*What is expected:* In your answer, repeat each line of the data exactly.

*Information supplied:*
-=-=-=-=-
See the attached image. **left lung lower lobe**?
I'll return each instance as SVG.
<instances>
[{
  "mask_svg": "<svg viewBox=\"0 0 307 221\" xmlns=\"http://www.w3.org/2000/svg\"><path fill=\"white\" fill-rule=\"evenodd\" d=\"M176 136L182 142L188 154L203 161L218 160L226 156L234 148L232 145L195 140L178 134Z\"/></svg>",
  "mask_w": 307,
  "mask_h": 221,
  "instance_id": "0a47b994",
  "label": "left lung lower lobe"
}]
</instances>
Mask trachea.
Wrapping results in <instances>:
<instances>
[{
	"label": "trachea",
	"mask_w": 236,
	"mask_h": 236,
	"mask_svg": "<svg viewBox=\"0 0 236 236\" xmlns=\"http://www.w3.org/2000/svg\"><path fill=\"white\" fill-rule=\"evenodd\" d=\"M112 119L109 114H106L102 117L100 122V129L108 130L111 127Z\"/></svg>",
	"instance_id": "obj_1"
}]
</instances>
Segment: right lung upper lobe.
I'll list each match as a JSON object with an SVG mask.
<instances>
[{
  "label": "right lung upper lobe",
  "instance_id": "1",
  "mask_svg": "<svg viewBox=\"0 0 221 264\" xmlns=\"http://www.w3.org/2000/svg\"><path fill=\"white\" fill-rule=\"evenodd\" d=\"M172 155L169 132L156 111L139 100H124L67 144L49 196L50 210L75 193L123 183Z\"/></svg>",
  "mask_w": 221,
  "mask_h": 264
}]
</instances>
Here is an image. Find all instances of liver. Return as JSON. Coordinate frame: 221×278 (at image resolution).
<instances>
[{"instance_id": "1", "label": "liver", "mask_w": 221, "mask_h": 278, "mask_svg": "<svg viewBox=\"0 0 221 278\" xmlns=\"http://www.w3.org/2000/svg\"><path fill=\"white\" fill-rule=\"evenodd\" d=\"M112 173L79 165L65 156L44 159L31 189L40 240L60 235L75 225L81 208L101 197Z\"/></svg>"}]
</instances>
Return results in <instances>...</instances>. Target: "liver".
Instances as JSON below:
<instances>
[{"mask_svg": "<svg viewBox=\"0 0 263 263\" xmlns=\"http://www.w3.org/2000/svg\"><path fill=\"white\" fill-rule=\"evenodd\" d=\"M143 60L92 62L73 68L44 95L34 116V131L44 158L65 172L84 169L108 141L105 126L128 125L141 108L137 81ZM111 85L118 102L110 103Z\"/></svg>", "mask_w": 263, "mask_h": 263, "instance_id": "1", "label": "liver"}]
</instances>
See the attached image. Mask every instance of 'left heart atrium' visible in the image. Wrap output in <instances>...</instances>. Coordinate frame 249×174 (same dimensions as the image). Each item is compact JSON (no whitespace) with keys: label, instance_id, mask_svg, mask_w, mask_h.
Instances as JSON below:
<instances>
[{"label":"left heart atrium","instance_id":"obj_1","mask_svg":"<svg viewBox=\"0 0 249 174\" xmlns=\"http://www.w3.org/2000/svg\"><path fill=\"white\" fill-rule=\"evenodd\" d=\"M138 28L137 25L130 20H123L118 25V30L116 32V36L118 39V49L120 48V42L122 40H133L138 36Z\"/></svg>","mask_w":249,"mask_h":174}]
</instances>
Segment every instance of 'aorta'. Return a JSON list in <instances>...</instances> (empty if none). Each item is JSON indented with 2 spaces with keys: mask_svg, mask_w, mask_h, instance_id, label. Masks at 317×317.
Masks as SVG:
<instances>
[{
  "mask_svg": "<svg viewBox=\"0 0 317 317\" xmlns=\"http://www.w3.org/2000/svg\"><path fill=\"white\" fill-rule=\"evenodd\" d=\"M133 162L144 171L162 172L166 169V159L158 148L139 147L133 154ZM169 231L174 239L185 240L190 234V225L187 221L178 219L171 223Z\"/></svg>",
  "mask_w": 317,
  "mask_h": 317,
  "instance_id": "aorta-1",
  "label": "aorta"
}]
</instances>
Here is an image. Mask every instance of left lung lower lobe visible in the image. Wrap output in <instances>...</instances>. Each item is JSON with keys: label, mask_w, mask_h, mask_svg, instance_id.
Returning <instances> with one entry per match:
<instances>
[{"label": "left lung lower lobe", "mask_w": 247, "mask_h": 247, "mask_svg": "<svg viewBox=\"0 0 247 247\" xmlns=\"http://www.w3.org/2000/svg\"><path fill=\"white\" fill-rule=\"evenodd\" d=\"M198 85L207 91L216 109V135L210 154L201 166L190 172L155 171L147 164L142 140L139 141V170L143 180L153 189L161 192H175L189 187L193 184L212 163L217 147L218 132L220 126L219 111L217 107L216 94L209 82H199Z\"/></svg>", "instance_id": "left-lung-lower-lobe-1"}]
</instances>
-=-=-=-=-
*Final answer:*
See the attached image. **left lung lower lobe**?
I'll return each instance as SVG.
<instances>
[{
  "mask_svg": "<svg viewBox=\"0 0 307 221\" xmlns=\"http://www.w3.org/2000/svg\"><path fill=\"white\" fill-rule=\"evenodd\" d=\"M176 136L182 142L188 154L203 161L218 160L226 156L234 148L232 145L195 140L178 134Z\"/></svg>",
  "mask_w": 307,
  "mask_h": 221,
  "instance_id": "0a47b994",
  "label": "left lung lower lobe"
}]
</instances>
Mask trachea.
Wrapping results in <instances>:
<instances>
[{
	"label": "trachea",
	"mask_w": 236,
	"mask_h": 236,
	"mask_svg": "<svg viewBox=\"0 0 236 236\" xmlns=\"http://www.w3.org/2000/svg\"><path fill=\"white\" fill-rule=\"evenodd\" d=\"M112 119L109 114H106L102 117L100 122V129L108 130L111 127Z\"/></svg>",
	"instance_id": "obj_1"
}]
</instances>
Segment: right lung upper lobe.
I'll list each match as a JSON object with an SVG mask.
<instances>
[{
  "label": "right lung upper lobe",
  "instance_id": "1",
  "mask_svg": "<svg viewBox=\"0 0 221 264\" xmlns=\"http://www.w3.org/2000/svg\"><path fill=\"white\" fill-rule=\"evenodd\" d=\"M172 155L169 132L156 111L139 100H124L67 144L49 196L50 210L75 193L123 183Z\"/></svg>",
  "mask_w": 221,
  "mask_h": 264
}]
</instances>
Here is an image. Find all instances of liver. Return as JSON. Coordinate frame: 221×278 (at image resolution).
<instances>
[{"instance_id": "1", "label": "liver", "mask_w": 221, "mask_h": 278, "mask_svg": "<svg viewBox=\"0 0 221 278\" xmlns=\"http://www.w3.org/2000/svg\"><path fill=\"white\" fill-rule=\"evenodd\" d=\"M112 173L79 165L65 156L44 159L31 189L40 240L60 235L75 225L81 208L101 197Z\"/></svg>"}]
</instances>
Return results in <instances>...</instances>. Target: "liver".
Instances as JSON below:
<instances>
[{"mask_svg": "<svg viewBox=\"0 0 263 263\" xmlns=\"http://www.w3.org/2000/svg\"><path fill=\"white\" fill-rule=\"evenodd\" d=\"M143 60L92 62L73 68L44 95L34 116V131L44 158L65 172L84 169L108 141L105 126L128 125L141 108L137 81ZM111 85L118 102L110 103Z\"/></svg>", "mask_w": 263, "mask_h": 263, "instance_id": "1", "label": "liver"}]
</instances>
See the attached image. Mask every instance of 'left heart atrium' visible in the image. Wrap output in <instances>...</instances>. Coordinate frame 249×174 (same dimensions as the image). Each item is compact JSON (no whitespace) with keys: label, instance_id, mask_svg, mask_w, mask_h.
Instances as JSON below:
<instances>
[{"label":"left heart atrium","instance_id":"obj_1","mask_svg":"<svg viewBox=\"0 0 249 174\" xmlns=\"http://www.w3.org/2000/svg\"><path fill=\"white\" fill-rule=\"evenodd\" d=\"M138 28L137 25L130 20H123L118 25V30L116 32V36L118 39V49L120 48V42L122 40H133L138 36Z\"/></svg>","mask_w":249,"mask_h":174}]
</instances>
Segment every instance of 'aorta'. Return a JSON list in <instances>...</instances> (empty if none). Each item is JSON indented with 2 spaces with keys: mask_svg, mask_w, mask_h, instance_id, label. Masks at 317×317.
Masks as SVG:
<instances>
[{
  "mask_svg": "<svg viewBox=\"0 0 317 317\" xmlns=\"http://www.w3.org/2000/svg\"><path fill=\"white\" fill-rule=\"evenodd\" d=\"M133 162L144 171L162 172L166 169V159L158 148L139 147L133 154ZM169 231L174 239L185 240L190 234V225L187 221L178 219L171 223Z\"/></svg>",
  "mask_w": 317,
  "mask_h": 317,
  "instance_id": "aorta-1",
  "label": "aorta"
}]
</instances>
Here is an image. Mask every instance of left lung lower lobe visible in the image. Wrap output in <instances>...</instances>. Each item is JSON with keys: label, mask_w, mask_h, mask_svg, instance_id.
Returning <instances> with one entry per match:
<instances>
[{"label": "left lung lower lobe", "mask_w": 247, "mask_h": 247, "mask_svg": "<svg viewBox=\"0 0 247 247\" xmlns=\"http://www.w3.org/2000/svg\"><path fill=\"white\" fill-rule=\"evenodd\" d=\"M198 85L207 91L216 109V135L210 154L201 166L190 172L155 171L147 164L142 140L139 141V170L143 180L153 189L161 192H175L189 187L193 184L212 163L217 147L218 132L220 126L219 111L217 107L216 94L209 82H199Z\"/></svg>", "instance_id": "left-lung-lower-lobe-1"}]
</instances>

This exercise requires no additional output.